Qu’est-ce encore que ce coup de pistolet qui termine la pièce, avec la vie de Paul Astier ? S’il y a des morts qui sont des dénoûmens, il y en a, comme celle-ci, qui ne sont que des expédiens, un moyen de se tirer d’affaire, un fâcheux aveu d’impuissance. A moins toutefois que M. Daudet n’en ait cru l’effet sûr. Car j’admire la complaisance avec laquelle M. Daudet, comme d’ailleurs M. de Goncourt et comme M. Zola, se soumet aux pires conventions d’un art dont ils vont se plaignant que les conventions les empêchent d’écrire des chefs-d’œuvre. Situations violentes, plaisanteries usées, artifices de mise en scène, M. Valabrègue ou M. d’Ennery sont plus habiles à ce jeu : ils n’en abusent pas davantage. Faire faire, par exemple, à M. Marais sa toilette sur la scène, l’y faire se laver les mains, et friser sa moustache, M. Daudet prétendra-t-il que ce soit imiter la vie ? Non ; c’est tout simplement émoustiller la curiosité du parterre, lequel est ainsi fait, qu’on est sûr de l’intéresser en lui montrant des acteurs qui mangent de vrai potage ou qui découpent de vrai gigot. La Lutte pour la vie est pleine de ces inventions pseudo-réalistes qu’on ne pardonne à M. Daudet qu’en songeant combien il a dû souffrir d’être obligé de les y introduire. Il aura cru qu’elles feraient passer ses « hardiesses,.. » en en détournant l’attention.

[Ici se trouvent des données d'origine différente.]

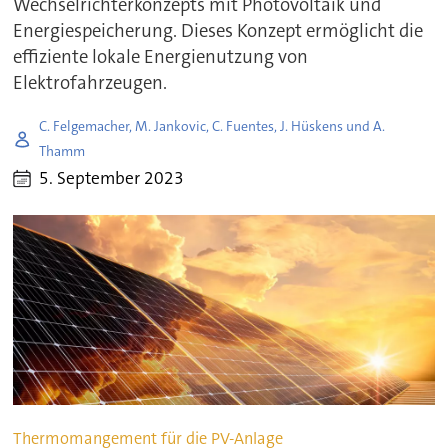
Wechselrichterkonzepts mit Photovoltaik und
Energiespeicherung. Dieses Konzept ermöglicht die
effiziente lokale Energienutzung von
Elektrofahrzeugen.
C. Felgemacher, M. Jankovic, C. Fuentes, J. Hüskens und A.
Thamm
5. September 2023
Thermomangement für die PV-Anlage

Malgré tout cela, pourtant, il faut convenir que la pièce n’est pas ennuyeuse ; on l’écoute sans fatigue ; on la suit avec intérêt. Est-ce le romancier dont la juste popularité protège et soutient l’auteur dramatique ? Ou plutôt encore, — ôtez la thèse, oubliez Darwin et surtout Berkeley, rappelez-vous le Nabab et Numa Roumestan, — ne serait-ce pas qu’à défaut d’un vrai drame il y a dans la Lutte pour la vie un roman, un vrai roman, dont l’intérêt vaguement entrevu fait celui de la représentation ? C’est une erreur que la Lutte pour la vie, mais c’est l’erreur d’un romancier. D’ailleurs, la pièce, adroitement mise en scène, est aussi fort bien jouée. J’ai déjà dit deux mots de M. Lafontaine, de M. Marais, de M. Burguet : le premier serait parfait, dans un rôle qui rappelle les romans qu’il écrit, si sa simplicité était moins théâtrale ; je voudrais que le second, s’il le pouvait un jour, cessât de jouer les Marais, qu’il joue bien, mais qu’il joue trop souvent ; et, pour ne pas achever d’étourdir le troisième, je n’ajouterai rien aux éloges dont on l’a comblé, mais je n’en retrancherai rien. J’ai moins aimé que je ne faisais jadis le jeu toujours sûr de Mme Pasca : je l’ai trouvée trop mélodramatique, avec des intonations caverneuses et des gestes excessifs, elle, qui fut la mesure et la sobriété mêmes. Les autres, la maréchale de Sélény, le comte Adriani, et l’aimable M. Chemineau, m’excuseront aisément si je ne dis rien d’eux ni des rôles d’opérette qu’on leur a donnés dans cette sombre histoire.